Le capitaine qui commandait la grand'garde écoutait attentivement le récit embrouillé et confus du garde national. Évidemment, cet homme ne mentait pas. En tout cas, on pousserait une reconnaissance vers le bois indiqué par Joseph Larcher. Demander à l'officier sa parole d'honneur que ses compagnons auraient la vie sauve? L'ouvrier ébéniste n'y pensait guère. Il ne songeait qu'à protéger la sienne. C'est ainsi qu'une compagnie de ligne s'était mise en marche pour délivrer Étienne. Que se passait-il ensuite? On ne savait pas. On supposait que quelques soldats, oubliant la consigne, avaient tiré les premiers sur les gardes nationaux.

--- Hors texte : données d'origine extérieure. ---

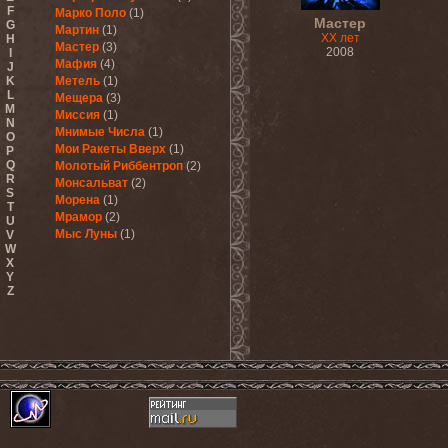
F
Марко Поло
(1)
Мастер
G
Мартин
(1)
XX лет
H
Мастер
(3)
2008
I
Мафия
(4)
J
K
Метель
(1)
L
Мещера
(3)
M
Миссия
(1)
N
Мнимые Числа
(1)
O
Мои Ракеты Вверх
(1)
P
Q
Молотый Риббентроп
(2)
R
Монсальват
(2)
S
Морена
(1)
T
Мрамор
(2)
U
Мыс Луны
(1)
V
W
X
Y
Z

Ceux-ci, pris de peur, se croyant trahis, avaient tué leur prisonnier, après l'avoir accablé de coups et criblé d'outrages! Quand le capitaine du détachement de ligne fut maître du bois, il trouva le corps d'Étienne de Bressier percé de balles, déjà tuméfié. Le visage noir, meurtri par des coups de crosse, gardait une expression de colère farouche. Exaspérés, les soldats massacrèrent tout ce qui leur tomba sous la main. C'est à peine si quelques gardes nationaux s'échappèrent, fuyant à droite et à gauche comme une volée de perdreaux.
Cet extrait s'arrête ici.